What is fascism but a nostalgia for a past that never existed? They're trying to return to a fairy tale.

[–] GrouchyGrouse@hexbear.net 9 points 3 weeks ago

I really like that marble analogy

[–] PKMKII@hexbear.net 10 points 3 weeks ago

Partially. I don’t think we’ll see a return to manorial economics, the peasants will not be getting generational rights to live on the lord’s estate. But there’s definitely been a move back towards a private law system within the modern “lords” realm (mandatory arbitration keeps creeping farther and farther), and the oligarchal nature of current capitalism is leading the capitalist class away from market competition and towards collusion and price fixing. Thus profits have ceased being signs of success at market competition and are now more akin to rents.

[–] WasteTime@hexbear.net 9 points 3 weeks ago (1 children)

The problem with seeing the current process as a reversion to feudalism is that one of the key elements of that system was that the workforce was tied to its land and lord. Capitalism comes to change that fact, making the workforce flow freely between territories, masters and professions (all to an extent, of course). This is one of the main factors for such an historical increase in productivity and nowadays it still goes on.

[–] tactical_trans_karen@hexbear.net 11 points 3 weeks ago (1 children)

Yep, capitalism is a more efficient exploitation machine. It does away with any social/production bonds of the lord to the peasant or slave to the master. Under fudalism and chattel slavery, the owners of capital had an incentive to know and tend to the basic needs of their subjects/slaves. Working everyone to death, not providing shelter, not allowing them any food or water, kinda kills people.

Under capitalism, capitalists don't have to give a shit if their employees have their basic needs met. If they don't show for their shift, they just fire them and hire a new cog for the machine.

Both arrangements are vile, but capitalism adds all these layers of obfuscation that hide what's really going on and feels all the more insidious.

[–] WasteTime@hexbear.net 4 points 2 weeks ago (1 children)

Both arrangements are vile, but capitalism adds all these layers of obfuscation that hide what's really going on and feels all the more insidious.

Absolutely. Sometimes in the heat of the conversation I have a hard time explaining to other people why wage labour is just another form of slavery, they look at me like a weirdo and say "But we are free to choose, nobody's making us do anything!" among other nonsensical reasoning for which my patience is lacking.
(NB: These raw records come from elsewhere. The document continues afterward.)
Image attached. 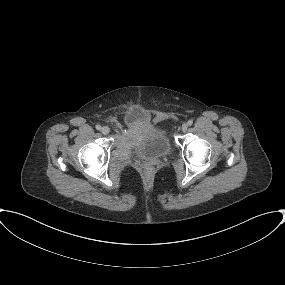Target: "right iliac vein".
<instances>
[{
  "instance_id": "obj_1",
  "label": "right iliac vein",
  "mask_w": 285,
  "mask_h": 285,
  "mask_svg": "<svg viewBox=\"0 0 285 285\" xmlns=\"http://www.w3.org/2000/svg\"><path fill=\"white\" fill-rule=\"evenodd\" d=\"M109 132H110L109 127L103 126V127L101 128V133H102V134L107 135V134H109Z\"/></svg>"
}]
</instances>
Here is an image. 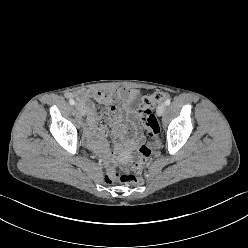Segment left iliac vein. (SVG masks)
<instances>
[{"instance_id": "obj_1", "label": "left iliac vein", "mask_w": 248, "mask_h": 248, "mask_svg": "<svg viewBox=\"0 0 248 248\" xmlns=\"http://www.w3.org/2000/svg\"><path fill=\"white\" fill-rule=\"evenodd\" d=\"M165 110H166V105L164 103H161L158 105L156 113L158 116H162Z\"/></svg>"}]
</instances>
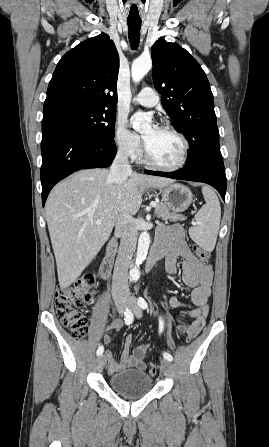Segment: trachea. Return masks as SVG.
I'll use <instances>...</instances> for the list:
<instances>
[{
  "label": "trachea",
  "mask_w": 269,
  "mask_h": 447,
  "mask_svg": "<svg viewBox=\"0 0 269 447\" xmlns=\"http://www.w3.org/2000/svg\"><path fill=\"white\" fill-rule=\"evenodd\" d=\"M128 35L132 49H136L139 45L141 22H127Z\"/></svg>",
  "instance_id": "obj_1"
}]
</instances>
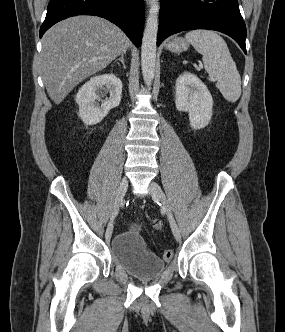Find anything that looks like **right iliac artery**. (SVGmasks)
I'll use <instances>...</instances> for the list:
<instances>
[{"label":"right iliac artery","mask_w":285,"mask_h":332,"mask_svg":"<svg viewBox=\"0 0 285 332\" xmlns=\"http://www.w3.org/2000/svg\"><path fill=\"white\" fill-rule=\"evenodd\" d=\"M118 210H119V208H117V209L114 210V212H113V214H112V217H111V220H113V219L115 218V216H116L117 213H118Z\"/></svg>","instance_id":"1"}]
</instances>
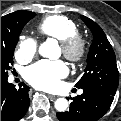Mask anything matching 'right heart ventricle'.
I'll return each instance as SVG.
<instances>
[{"instance_id":"right-heart-ventricle-1","label":"right heart ventricle","mask_w":121,"mask_h":121,"mask_svg":"<svg viewBox=\"0 0 121 121\" xmlns=\"http://www.w3.org/2000/svg\"><path fill=\"white\" fill-rule=\"evenodd\" d=\"M38 31L48 37L59 41L78 33L76 22L66 16H47L37 26Z\"/></svg>"}]
</instances>
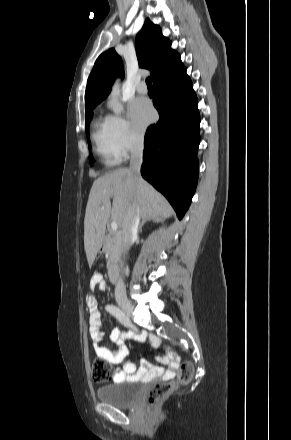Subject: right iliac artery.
Listing matches in <instances>:
<instances>
[{
	"label": "right iliac artery",
	"instance_id": "obj_1",
	"mask_svg": "<svg viewBox=\"0 0 291 440\" xmlns=\"http://www.w3.org/2000/svg\"><path fill=\"white\" fill-rule=\"evenodd\" d=\"M107 311L112 314L114 317H116L124 326L129 327L130 326V320L128 316L120 310L118 307L114 305H108Z\"/></svg>",
	"mask_w": 291,
	"mask_h": 440
}]
</instances>
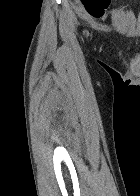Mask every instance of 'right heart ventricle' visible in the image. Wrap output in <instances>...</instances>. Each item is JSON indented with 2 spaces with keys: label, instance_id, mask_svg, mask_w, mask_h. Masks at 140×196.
I'll return each mask as SVG.
<instances>
[{
  "label": "right heart ventricle",
  "instance_id": "obj_1",
  "mask_svg": "<svg viewBox=\"0 0 140 196\" xmlns=\"http://www.w3.org/2000/svg\"><path fill=\"white\" fill-rule=\"evenodd\" d=\"M92 192H111V191H92Z\"/></svg>",
  "mask_w": 140,
  "mask_h": 196
}]
</instances>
If anyone has some good strategies to deal with this situation I'd gladly welcome them.

"Oh, you're free to choose? Okay, choose to just do your dream job... Tell you what, choose to be rich! Better yet, choose to retire right now, stop working today!..
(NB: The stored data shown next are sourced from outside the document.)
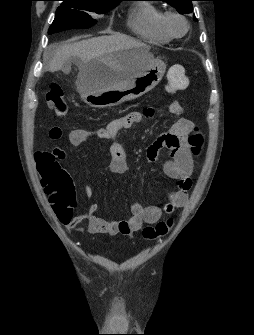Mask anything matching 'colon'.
<instances>
[{"label":"colon","mask_w":254,"mask_h":335,"mask_svg":"<svg viewBox=\"0 0 254 335\" xmlns=\"http://www.w3.org/2000/svg\"><path fill=\"white\" fill-rule=\"evenodd\" d=\"M187 86L188 78L184 66H171L168 71L167 91L175 93L185 89ZM46 101L51 111L55 114L61 116L67 114L68 105L61 87L52 86L46 93ZM188 144L191 153L197 156L200 154L204 144V137L198 132H193L188 138ZM60 154L61 150L56 147L50 151L36 154L37 169L41 176V183L45 193L51 197L52 206L58 216L65 205L73 206L74 204L70 179L58 161ZM172 224L173 221L168 219L159 221L155 225L146 226L143 229V236L150 240L164 236L170 230Z\"/></svg>","instance_id":"5ec220e1"}]
</instances>
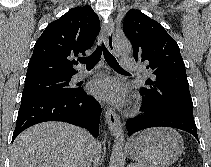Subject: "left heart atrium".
Returning a JSON list of instances; mask_svg holds the SVG:
<instances>
[{
  "label": "left heart atrium",
  "instance_id": "39dd6f15",
  "mask_svg": "<svg viewBox=\"0 0 211 167\" xmlns=\"http://www.w3.org/2000/svg\"><path fill=\"white\" fill-rule=\"evenodd\" d=\"M89 90L92 94L111 102H121L124 97L122 85L113 79L95 80L90 84Z\"/></svg>",
  "mask_w": 211,
  "mask_h": 167
}]
</instances>
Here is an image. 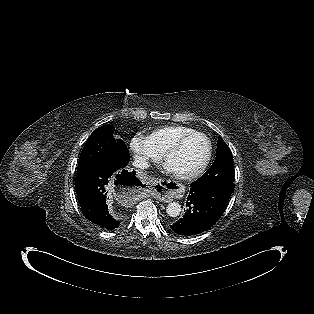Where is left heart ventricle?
Masks as SVG:
<instances>
[{
	"label": "left heart ventricle",
	"instance_id": "b2bd125f",
	"mask_svg": "<svg viewBox=\"0 0 314 314\" xmlns=\"http://www.w3.org/2000/svg\"><path fill=\"white\" fill-rule=\"evenodd\" d=\"M208 155V143L202 136L188 139L181 150L172 156L168 166L176 173H189L198 169Z\"/></svg>",
	"mask_w": 314,
	"mask_h": 314
}]
</instances>
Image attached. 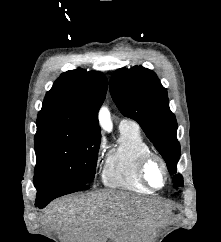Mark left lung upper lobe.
Segmentation results:
<instances>
[{
    "label": "left lung upper lobe",
    "instance_id": "left-lung-upper-lobe-1",
    "mask_svg": "<svg viewBox=\"0 0 221 242\" xmlns=\"http://www.w3.org/2000/svg\"><path fill=\"white\" fill-rule=\"evenodd\" d=\"M110 92L121 113L139 123L147 137L176 173L180 144L176 138L177 121L170 111L167 90L156 74L141 66L119 69L111 77ZM174 187L183 186V177H173Z\"/></svg>",
    "mask_w": 221,
    "mask_h": 242
}]
</instances>
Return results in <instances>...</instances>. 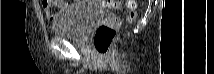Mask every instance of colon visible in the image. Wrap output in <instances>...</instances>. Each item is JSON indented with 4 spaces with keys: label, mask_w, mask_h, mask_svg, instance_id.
<instances>
[{
    "label": "colon",
    "mask_w": 214,
    "mask_h": 74,
    "mask_svg": "<svg viewBox=\"0 0 214 74\" xmlns=\"http://www.w3.org/2000/svg\"><path fill=\"white\" fill-rule=\"evenodd\" d=\"M102 4L110 10H116L120 6V2L118 1H103ZM127 6L129 8V13L127 14V21L132 22L137 17V6L138 1L136 0H128ZM120 26V20L115 19L106 23L101 24L95 31L93 37V44L96 50L102 54L107 55L112 41L116 35V31Z\"/></svg>",
    "instance_id": "colon-1"
}]
</instances>
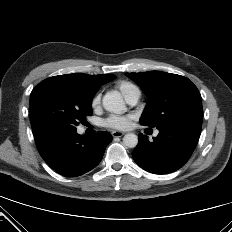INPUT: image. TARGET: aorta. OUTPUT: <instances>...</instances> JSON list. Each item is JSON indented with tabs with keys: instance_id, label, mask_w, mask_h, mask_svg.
I'll list each match as a JSON object with an SVG mask.
<instances>
[{
	"instance_id": "aorta-1",
	"label": "aorta",
	"mask_w": 232,
	"mask_h": 232,
	"mask_svg": "<svg viewBox=\"0 0 232 232\" xmlns=\"http://www.w3.org/2000/svg\"><path fill=\"white\" fill-rule=\"evenodd\" d=\"M105 110L115 113L123 114L126 112V106L120 93L113 91L105 94L102 100ZM123 143L128 148H134L138 144V137L134 133H127L123 137Z\"/></svg>"
}]
</instances>
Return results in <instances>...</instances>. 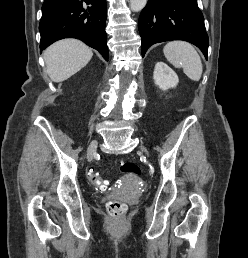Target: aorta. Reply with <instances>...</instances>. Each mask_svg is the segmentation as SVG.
I'll return each mask as SVG.
<instances>
[{"mask_svg": "<svg viewBox=\"0 0 248 258\" xmlns=\"http://www.w3.org/2000/svg\"><path fill=\"white\" fill-rule=\"evenodd\" d=\"M147 3V0H130V8L134 12L141 11Z\"/></svg>", "mask_w": 248, "mask_h": 258, "instance_id": "obj_1", "label": "aorta"}]
</instances>
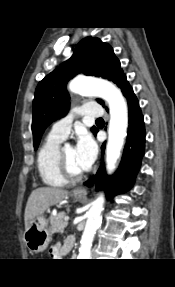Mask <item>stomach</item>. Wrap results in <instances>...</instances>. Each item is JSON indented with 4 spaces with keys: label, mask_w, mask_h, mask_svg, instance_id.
I'll return each mask as SVG.
<instances>
[{
    "label": "stomach",
    "mask_w": 175,
    "mask_h": 287,
    "mask_svg": "<svg viewBox=\"0 0 175 287\" xmlns=\"http://www.w3.org/2000/svg\"><path fill=\"white\" fill-rule=\"evenodd\" d=\"M75 200H81V196L74 195ZM24 242L32 253L43 252L52 240V232L47 220L43 217L33 218L25 229Z\"/></svg>",
    "instance_id": "1"
}]
</instances>
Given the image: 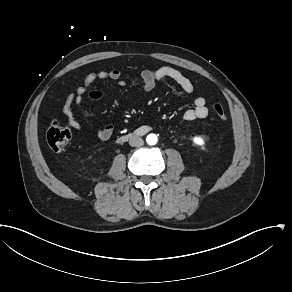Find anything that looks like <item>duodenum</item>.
Here are the masks:
<instances>
[{
    "instance_id": "obj_1",
    "label": "duodenum",
    "mask_w": 292,
    "mask_h": 292,
    "mask_svg": "<svg viewBox=\"0 0 292 292\" xmlns=\"http://www.w3.org/2000/svg\"><path fill=\"white\" fill-rule=\"evenodd\" d=\"M138 133H128L125 135L120 136L121 138H128V137H132V136H136Z\"/></svg>"
}]
</instances>
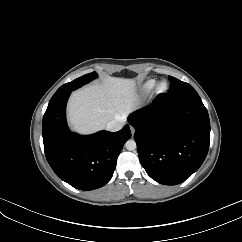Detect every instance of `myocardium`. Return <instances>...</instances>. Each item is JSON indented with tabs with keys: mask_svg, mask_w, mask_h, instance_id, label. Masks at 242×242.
<instances>
[{
	"mask_svg": "<svg viewBox=\"0 0 242 242\" xmlns=\"http://www.w3.org/2000/svg\"><path fill=\"white\" fill-rule=\"evenodd\" d=\"M168 89V85L166 81H159L156 85H155V92L158 94H163L167 91Z\"/></svg>",
	"mask_w": 242,
	"mask_h": 242,
	"instance_id": "obj_1",
	"label": "myocardium"
}]
</instances>
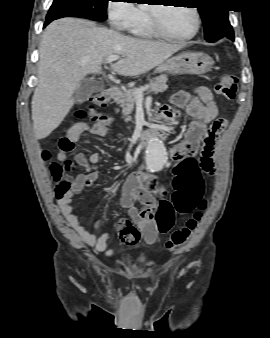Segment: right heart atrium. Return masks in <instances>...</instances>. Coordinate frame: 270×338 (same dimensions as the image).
<instances>
[{"label":"right heart atrium","mask_w":270,"mask_h":338,"mask_svg":"<svg viewBox=\"0 0 270 338\" xmlns=\"http://www.w3.org/2000/svg\"><path fill=\"white\" fill-rule=\"evenodd\" d=\"M108 15L112 25L121 30L140 20L138 9L128 1L115 2L108 7Z\"/></svg>","instance_id":"d8ad5b80"}]
</instances>
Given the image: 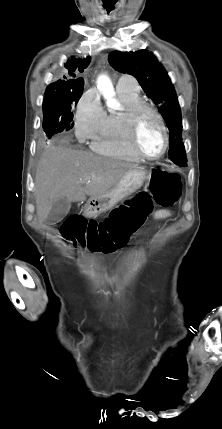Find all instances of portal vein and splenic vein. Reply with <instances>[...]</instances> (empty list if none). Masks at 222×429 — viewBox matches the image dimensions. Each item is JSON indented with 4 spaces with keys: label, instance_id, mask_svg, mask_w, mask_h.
I'll return each mask as SVG.
<instances>
[{
    "label": "portal vein and splenic vein",
    "instance_id": "1",
    "mask_svg": "<svg viewBox=\"0 0 222 429\" xmlns=\"http://www.w3.org/2000/svg\"><path fill=\"white\" fill-rule=\"evenodd\" d=\"M90 180H85V181H82V183H85V182H89Z\"/></svg>",
    "mask_w": 222,
    "mask_h": 429
}]
</instances>
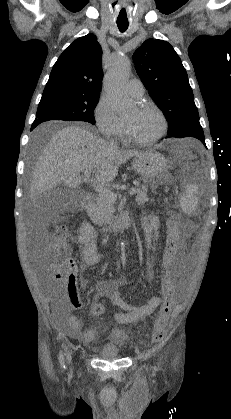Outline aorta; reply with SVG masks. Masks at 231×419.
<instances>
[{
    "instance_id": "obj_1",
    "label": "aorta",
    "mask_w": 231,
    "mask_h": 419,
    "mask_svg": "<svg viewBox=\"0 0 231 419\" xmlns=\"http://www.w3.org/2000/svg\"><path fill=\"white\" fill-rule=\"evenodd\" d=\"M130 73V60L120 57L105 76L104 88L111 101L112 107L118 113L130 107V99L126 92V83ZM122 257L124 246H121Z\"/></svg>"
}]
</instances>
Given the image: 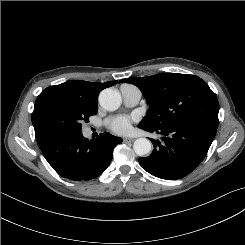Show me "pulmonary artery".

If you stop working, sooner or later you lose your healthcare, your home, your food! If you don't work you fucking die!"

Shuts them up pretty quick.

[–] Hyper_red@hexbear.net 12 points 3 weeks ago

Fascism is the bourgeois of a state violently taking over to preserve their power preemptively in response to what they view as something that's gonna overthrow them.
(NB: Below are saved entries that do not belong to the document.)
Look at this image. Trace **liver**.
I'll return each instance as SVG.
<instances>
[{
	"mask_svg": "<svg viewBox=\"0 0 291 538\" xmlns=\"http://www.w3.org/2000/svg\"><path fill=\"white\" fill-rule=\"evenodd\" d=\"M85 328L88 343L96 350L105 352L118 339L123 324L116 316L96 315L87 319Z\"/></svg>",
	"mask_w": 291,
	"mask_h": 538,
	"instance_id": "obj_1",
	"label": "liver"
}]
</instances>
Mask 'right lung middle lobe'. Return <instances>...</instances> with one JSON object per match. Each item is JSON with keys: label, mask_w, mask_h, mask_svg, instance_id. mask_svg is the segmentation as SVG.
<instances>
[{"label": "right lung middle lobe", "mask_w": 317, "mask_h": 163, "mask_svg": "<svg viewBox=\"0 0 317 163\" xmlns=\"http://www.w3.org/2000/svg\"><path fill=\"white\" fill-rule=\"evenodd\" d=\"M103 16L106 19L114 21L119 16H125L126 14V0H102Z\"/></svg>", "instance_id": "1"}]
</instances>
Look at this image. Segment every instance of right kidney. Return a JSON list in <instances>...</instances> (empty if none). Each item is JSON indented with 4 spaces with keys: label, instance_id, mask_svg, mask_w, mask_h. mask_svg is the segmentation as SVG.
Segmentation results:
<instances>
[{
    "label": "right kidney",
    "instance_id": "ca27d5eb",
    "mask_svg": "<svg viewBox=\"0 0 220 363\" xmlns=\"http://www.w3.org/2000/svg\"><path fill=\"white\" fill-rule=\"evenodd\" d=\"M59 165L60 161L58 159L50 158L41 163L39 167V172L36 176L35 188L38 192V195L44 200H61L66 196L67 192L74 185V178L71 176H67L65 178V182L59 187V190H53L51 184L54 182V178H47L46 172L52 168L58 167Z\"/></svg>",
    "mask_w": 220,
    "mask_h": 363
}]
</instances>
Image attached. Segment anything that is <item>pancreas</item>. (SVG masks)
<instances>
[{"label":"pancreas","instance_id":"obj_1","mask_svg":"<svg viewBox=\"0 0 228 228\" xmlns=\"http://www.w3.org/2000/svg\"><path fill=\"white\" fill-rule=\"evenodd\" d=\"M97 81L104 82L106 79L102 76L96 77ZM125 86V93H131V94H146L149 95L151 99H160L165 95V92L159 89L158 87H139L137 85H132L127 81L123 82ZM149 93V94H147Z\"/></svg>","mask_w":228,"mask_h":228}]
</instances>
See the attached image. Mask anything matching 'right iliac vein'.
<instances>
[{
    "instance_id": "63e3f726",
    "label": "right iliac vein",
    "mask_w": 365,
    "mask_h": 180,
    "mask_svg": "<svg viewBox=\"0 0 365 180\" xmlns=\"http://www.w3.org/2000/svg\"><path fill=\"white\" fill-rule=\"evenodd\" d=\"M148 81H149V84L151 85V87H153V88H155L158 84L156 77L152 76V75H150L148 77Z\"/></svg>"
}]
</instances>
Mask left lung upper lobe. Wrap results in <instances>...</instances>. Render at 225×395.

It's why in Europe in the 30s it was a response to failed socialist revolutions in Europe.

It's why now, the us bourgeois are being fascist, it knows China is over taking the US.

It's like when an animal is dying and starts violently lashing out, it's a last ditch effort to preserve power for the bourgeoisie.

You aren't wrong, but it's not the main thing. Everything you're talking about with the birth rate talks and trad shit is a response or the bourgeois trying to violently change the material conditions back to when they were better for them.